2. Dasar Yuridis-Empiris 
Dasar sekolah inklusi secara yuridis-empiris tercantum dalam beberapa kebijakan berikut:
1. UUSPN No. 20 Tahun 2003, pasal 5 ayat (1) dan (2)
Ayat 1: "Setiap warga negara mempunyai hak yang sama untuk memperoleh pendidikan yang bermutu".
Ayat 2: "Warga Negara yang mempunyai kelainan fisik, emosional, mental, intelektual, dan atau sosial berhak memperoleh pendidikan khusus".

2. UUSPN No. 20 Tahun 2003 pasal 6 ayat 15 yang berbunyi:
"Pendidikan khusus merupakan penyelenggaraan pendidikan untuk peserta didik yang berkelainan atau peserta didik yang memiliki kecerdasan luar biasa yang diselenggarakan secara inklusi atau berupa satuan pendidikan khusus pada tingkat pendidikan dasar dan menengah".

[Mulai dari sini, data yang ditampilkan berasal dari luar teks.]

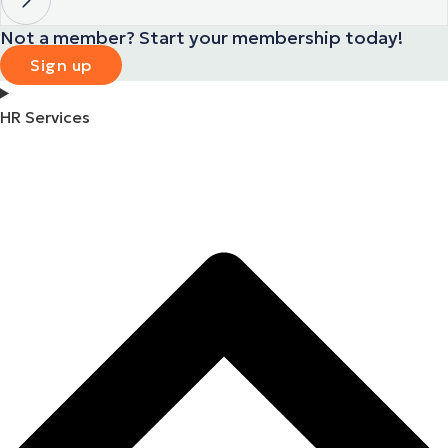
Not a member? Start your membership today!
Sign up
HR Services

3. UUD 1945 pasal 31 ayat (1), (2) dan (3)
Ayat 1: "Setiap warga negara berhak mendapat pendidikan"
Ayat 2: "Setiap warga negara wajib mengikuti pendidikan dasar dan menengah dan pemerintah wajib membiayainya".

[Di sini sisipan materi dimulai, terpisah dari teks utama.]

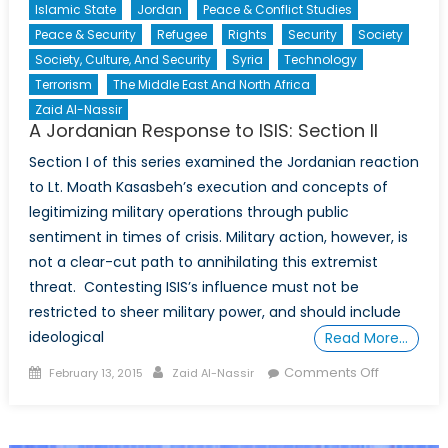
Islamic State
Jordan
Peace & Conflict Studies
Peace & Security
Refugee
Rights
Security
Society
Society, Culture, And Security
Syria
Technology
Terrorism
The Middle East And North Africa
Zaid Al-Nassir
A Jordanian Response to ISIS: Section II
Section I of this series examined the Jordanian reaction
to Lt. Moath Kasasbeh’s execution and concepts of
legitimizing military operations through public
sentiment in times of crisis. Military action, however, is
not a clear-cut path to annihilating this extremist
threat. Contesting ISIS’s influence must not be
restricted to sheer military power, and should include
ideological
Read More…
Posted
Author
on
Comments Off
February 13, 2015
Zaid Al-Nassir
on
A
Jordanian
Response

4. Permen No. 22 Tahun 2006 tentang Standar Isi untuk Satuan Pendidikan Dasar dan Menengah. 
"Standar Isi untuk Pendidikan Dasar dan Menengah yang selanjutnya disebut Standar Isi mencakup lingkup materi minimal dan tingkat kompetensi minimal untuk mencapai lulusan kompetensi minimal pada jenjang dan jenis pendidikan tertentu".

5. Permen No. 23 Tahun 2006 tentang Standar Kompetensi Lulusan (SKL)
6. Deklarasi Universal Hak Asasi Manusia, Tahun 1948 
7. Konvensi PBB tentang Hak Anak, Tahun 1989
8. Deklarasi Dunia tentang Pendidikan untuk Semua (Jomtien), Tahun 1990
9. Peraturan Standar tentang Persamaan Kesempatan bagi Para Penyandang Cacat, Tahun 1993.
10. Pernyataan Salamanca dan Kerangka Aksi tentang Pendidikan Kebutuhan Khusus, Tahun 1994.
11. Tinjauan 5 Tahun Salamanca, Tahun 1999
12. Kerangka Aksi Forum Pendidikan Dunia (Dakar), Tahun 2000
13. Tujuan Pembangunan Millenium yang berfokus pada Penurunan Angka Kemiskinan dan Pembangunan, Tahun 2000.
14. Flagship PUS tentang Pendidikan dan Kecacatan, Tahun 2001
15. Undang-Undang Nomor 20 Tahun 2003 tentang Sistem Pendidikan Nasional (SISDIKNAS), pasal 32.
16. Permendiknas Nomor 70 tahun 2009 tentang Pendidikan Inklusif Bagi Peserta Didik yang memiliki Kelainan dan Memiliki Potensi Kecerdasan dan/atau Bakat Istimewa.